In her words: “I want history to remember me…not as the first Black woman to have made a bid for the presidency of the United States, but as a Black woman who…dared to be herself. I want to be remembered as a catalyst for change in America.”
Best known for: Black academic, activist, feminist icon
Why she’s extraordinary: For more than 50 years, Angela Davis has unapologetically fought against racism, sexism, the abuses of capitalism, and the prison-industrial complex. In 1998, she founded Critical Resistance, an organization working to abolish the prison-industrial complex. Criticized and even branded a “terrorist” for her revolutionary approach to justice, Davis has weathered decades of tumult and come out on the other end as one of the most lauded Black women in history.
In her words: “Racism cannot be separated from capitalism.”
Best known for: Producer, screenwriter, author
Why she’s extraordinary: Shonda Rhimes exudes courage, tenacity, and confidence. She makes success look easy, but she’ll be the first to tell you how much work it takes. Rhimes is the first Black woman to create and produce a top 10 network series (Grey’s Anatomy). Her production company, Shondaland, is behind a profusion of hit series, including Scandal and How to Get Away with Murder, and she’s basically creating her own sub-genre on Netflix.
In her words: “I am not lucky. You know what I am? I am smart, I am talented, I take advantage of the opportunities that come my way and I work really, really hard. Don’t call me lucky. Call me a badass.”
Best known for: Abolitionist, Underground Railroad “conductor”

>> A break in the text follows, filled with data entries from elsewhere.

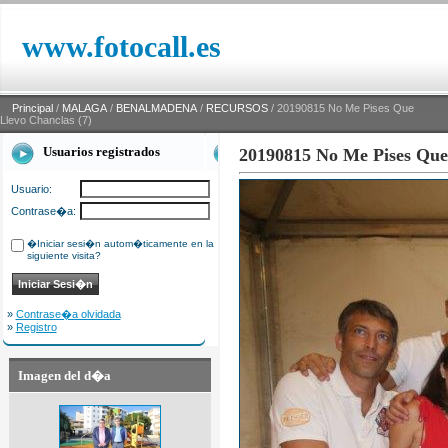
www.fotocall.es
Principal
/
MALAGA
/
BENALMADENA
/
RECURSOS
/ 20190815 No Me Pises Que
Llevo Chanclas (7)
Usuarios registrados
20190815 No Me Pises Que 
Usuario:
Contrase�a:
�Iniciar sesi�n autom�ticamente en la
siguiente visita?
»
Contrase�a olvidada
»
Registro
Imagen del d�a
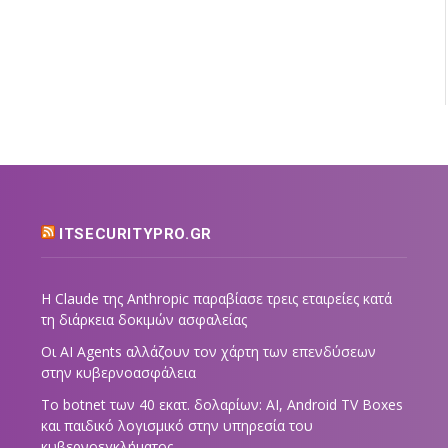
ITSECURITYPRO.GR
Η Claude της Anthropic παραβίασε τρεις εταιρείες κατά
τη διάρκεια δοκιμών ασφαλείας
Οι AI Agents αλλάζουν τον χάρτη των επενδύσεων
στην κυβερνοασφάλεια
Το botnet των 40 εκατ. δολαρίων: AI, Android TV Boxes
και παιδικό λογισμικό στην υπηρεσία του
κυβερνοεγκλήματος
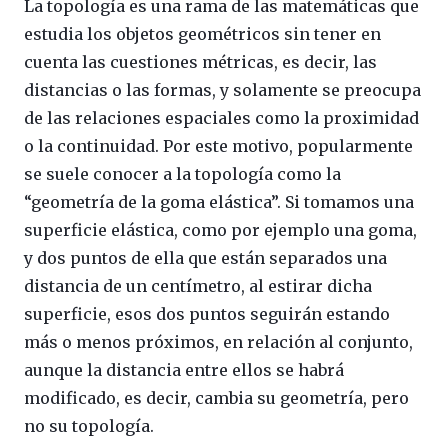
La topología es una rama de las matemáticas que
estudia los objetos geométricos sin tener en
cuenta las cuestiones métricas, es decir, las
distancias o las formas, y solamente se preocupa
de las relaciones espaciales como la proximidad
o la continuidad. Por este motivo, popularmente
se suele conocer a la topología como la
“geometría de la goma elástica”. Si tomamos una
superficie elástica, como por ejemplo una goma,
y dos puntos de ella que están separados una
distancia de un centímetro, al estirar dicha
superficie, esos dos puntos seguirán estando
más o menos próximos, en relación al conjunto,
aunque la distancia entre ellos se habrá
modificado, es decir, cambia su geometría, pero
no su topología.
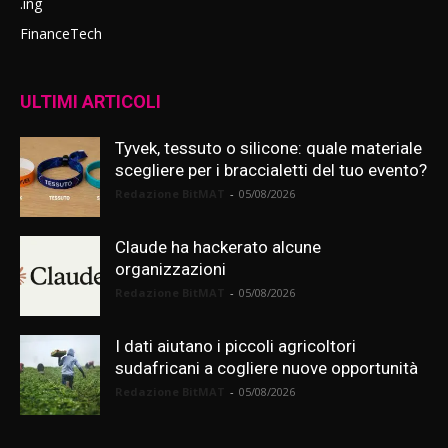
.ing
FinanceTech
ULTIMI ARTICOLI
Tyvek, tessuto o silicone: quale materiale
scegliere per i braccialetti del tuo evento?
Redazione BitMAT
-
05/08/2026
Claude ha hackerato alcune
organizzazioni
Redazione BitMAT
-
05/08/2026
I dati aiutano i piccoli agricoltori
sudafricani a cogliere nuove opportunità
Redazione BitMAT
-
05/08/2026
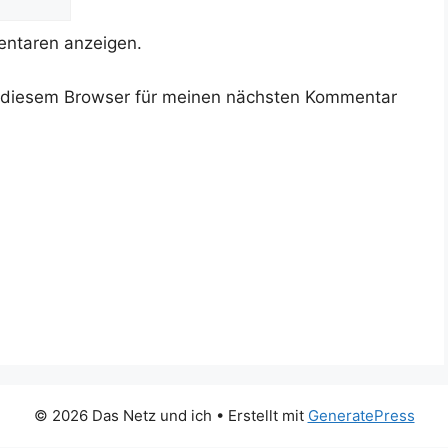
ntaren anzeigen.
 diesem Browser für meinen nächsten Kommentar
© 2026 Das Netz und ich
• Erstellt mit
GeneratePress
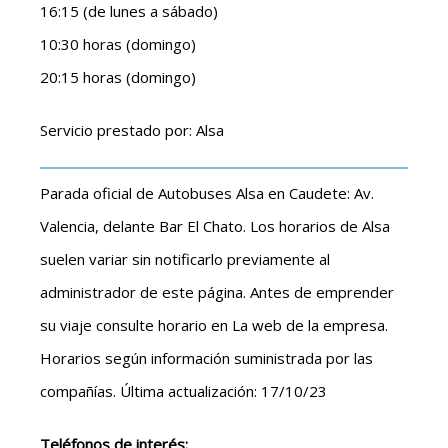
16:15 (de lunes a sábado)
10:30 horas (domingo)
20:15 horas (domingo)
Servicio prestado por: Alsa
Parada oficial de Autobuses Alsa en Caudete: Av.
Valencia, delante Bar El Chato. Los horarios de Alsa
suelen variar sin notificarlo previamente al
administrador de este página. Antes de emprender
su viaje consulte horario en La web de la empresa.
Horarios según información suministrada por las
compañías. Última actualización: 17/10/23
Teléfonos de interés:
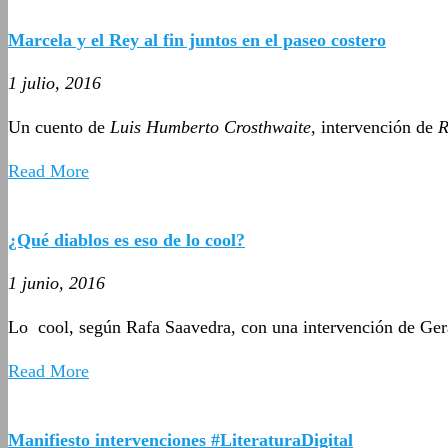
Marcela y el Rey al fin juntos en el paseo costero
1 julio, 2016
Un cuento de
Luis Humberto Crosthwaite
, intervención de
R
Read More
¿Qué diablos es eso de lo cool?
1 junio, 2016
Lo cool, según Rafa Saavedra, con una intervención de Ger
Read More
Manifiesto intervenciones #LiteraturaDigital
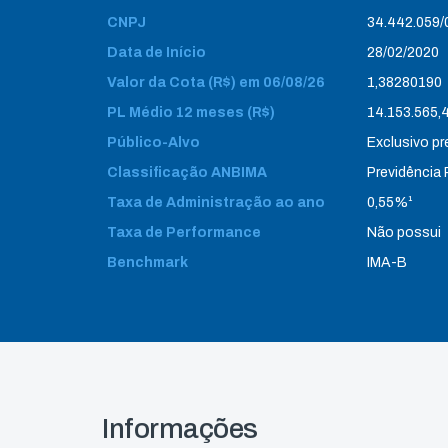
CNPJ
34.442.059
Data de Início
28/02/2020
Valor da Cota (R$) em 06/08/26
1,38280190
PL Médio 12 meses (R$)
14.153.565,
Público-Alvo
Exclusivo pr
Classificação ANBIMA
Previdência
Taxa de Administração ao ano
0,55%¹
Taxa de Performance
Não possui
Benchmark
IMA-B
Informações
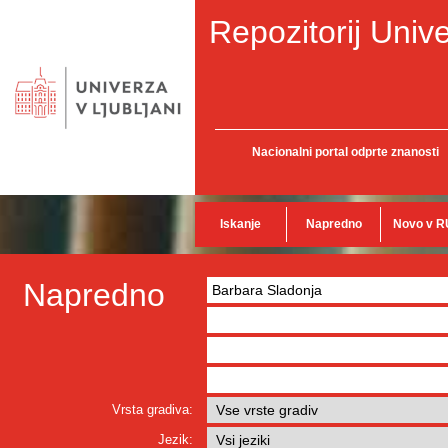
Repozitorij Unive
Nacionalni portal odprte znanosti
Iskanje
Napredno
Novo v R
Napredno
Vrsta gradiva:
Jezik:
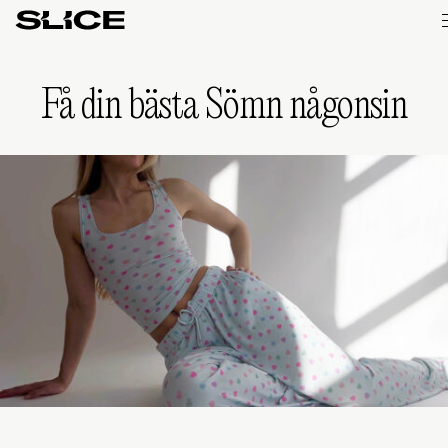
Slice
Weekly
Få din bästa Sömn någonsin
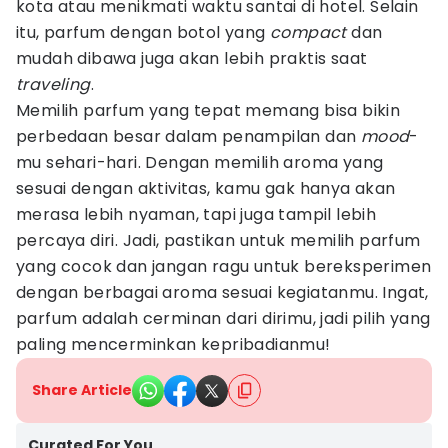
kota atau menikmati waktu santai di hotel. Selain
itu, parfum dengan botol yang
compact
dan
mudah dibawa juga akan lebih praktis saat
traveling
.
Memilih parfum yang tepat memang bisa bikin
perbedaan besar dalam penampilan dan
mood
-
mu sehari-hari. Dengan memilih aroma yang
sesuai dengan aktivitas, kamu gak hanya akan
merasa lebih nyaman, tapi juga tampil lebih
percaya diri. Jadi, pastikan untuk memilih parfum
yang cocok dan jangan ragu untuk bereksperimen
dengan berbagai aroma sesuai kegiatanmu. Ingat,
parfum adalah cerminan dari dirimu, jadi pilih yang
paling mencerminkan kepribadianmu!
Share Article
Curated For You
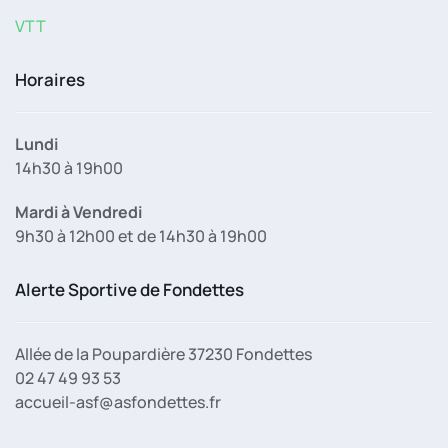
VTT
Horaires
Lundi
14h30 à 19h00
Mardi à Vendredi
9h30 à 12h00 et de 14h30 à 19h00
Alerte Sportive de Fondettes
Allée de la Poupardière 37230 Fondettes
02 47 49 93 53
accueil-asf@asfondettes.fr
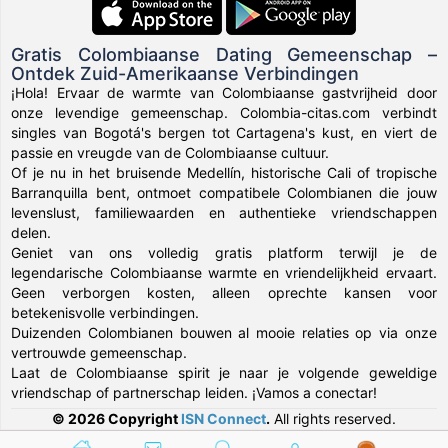
Gratis Colombiaanse Dating Gemeenschap –
Ontdek Zuid-Amerikaanse Verbindingen
¡Hola! Ervaar de warmte van Colombiaanse gastvrijheid door
onze levendige gemeenschap. Colombia-citas.com verbindt
singles van Bogotá's bergen tot Cartagena's kust, en viert de
passie en vreugde van de Colombiaanse cultuur.
Of je nu in het bruisende Medellín, historische Cali of tropische
Barranquilla bent, ontmoet compatibele Colombianen die jouw
levenslust, familiewaarden en authentieke vriendschappen
delen.
Geniet van ons volledig gratis platform terwijl je de
legendarische Colombiaanse warmte en vriendelijkheid ervaart.
Geen verborgen kosten, alleen oprechte kansen voor
betekenisvolle verbindingen.
Duizenden Colombianen bouwen al mooie relaties op via onze
vertrouwde gemeenschap.
Laat de Colombiaanse spirit je naar je volgende geweldige
vriendschap of partnerschap leiden. ¡Vamos a conectar!
© 2026 Copyright
ISN Connect
.
All rights reserved.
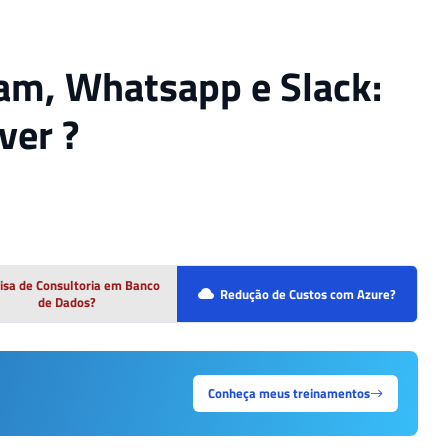
am, Whatsapp e Slack:
ver ?
isa de Consultoria em Banco
Redução de Custos com Azure?
de Dados?
Conheça meus treinamentos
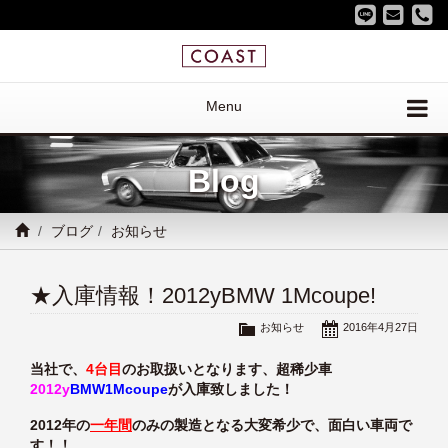
Menu
Blog
ブログ
お知らせ
★入庫情報！2012yBMW 1Mcoupe!
お知らせ
2016年4月27日
当社で、
4台目
のお取扱いとなります、超稀少車
2012y
BMW1Mcoupe
が入庫致しました！
2012年の
一年間
のみの製造となる大変希少で、面白い車両で
す！！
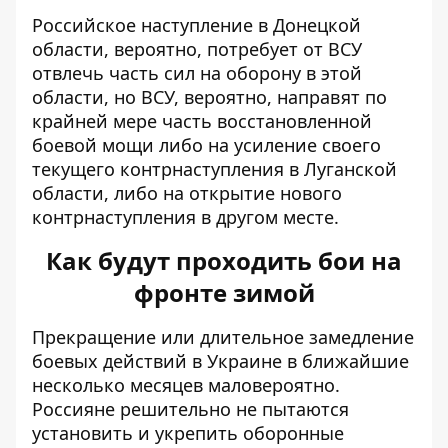
Российское наступление в Донецкой
области, вероятно, потребует от ВСУ
отвлечь часть сил на оборону в этой
области, но ВСУ, вероятно, направят по
крайней мере часть восстановленной
боевой мощи либо на усиление своего
текущего контрнаступления в Луганской
области, либо на открытие нового
контрнаступления в другом месте.
Как будут проходить бои на
фронте зимой
Прекращение или длительное замедление
боевых действий в Украине в ближайшие
несколько месяцев маловероятно.
Россияне решительно не пытаются
установить и укрепить оборонные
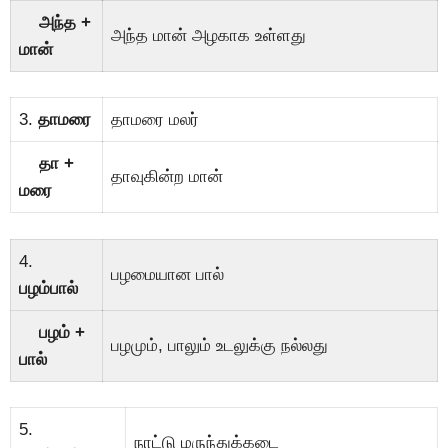
அந்த +
அந்த மான் அழகாக உள்ளது
மான்
3.
தாமரை
தாமரை மலர்
தா +
தாவுகின்ற மான்
மரை
4.
பழமையான பால்
பழம்பால்
பழம் +
பழமும், பாலும் உடலுக்கு நல்லது
பால்
5.
நாட்டு மருந்துக்கடை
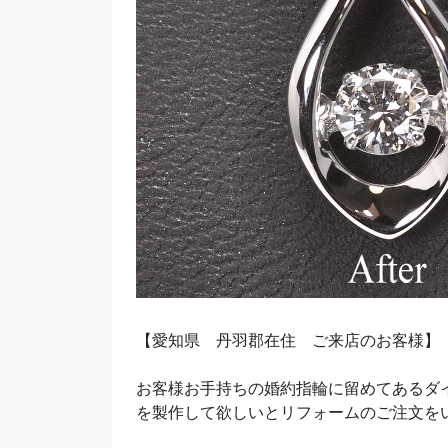
【愛知県 丹羽郡在住 ご来店のお客様】
お客様お手持ちの婚約指輪に留めてあるダ
を製作して欲しいとリフォームのご注文を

Why she’s extraordinary: Having endured brutal abuse and grueling work by slaveholders during childhood, Harriet Tubman committed her life to freeing others from bondage. She personally led dozens of enslaved Blacks to freedom via the “underground railroad,” an elaborate secret network of safe houses. And her actions ultimately helped hundreds of people escape slavery. Tubman was a cook and a nurse, a scout and a spy, a freedom fighter, and an incredibly courageous soul. The Biden administration has been working to accelerate the process of getting Tubman’s face on the $20 bill.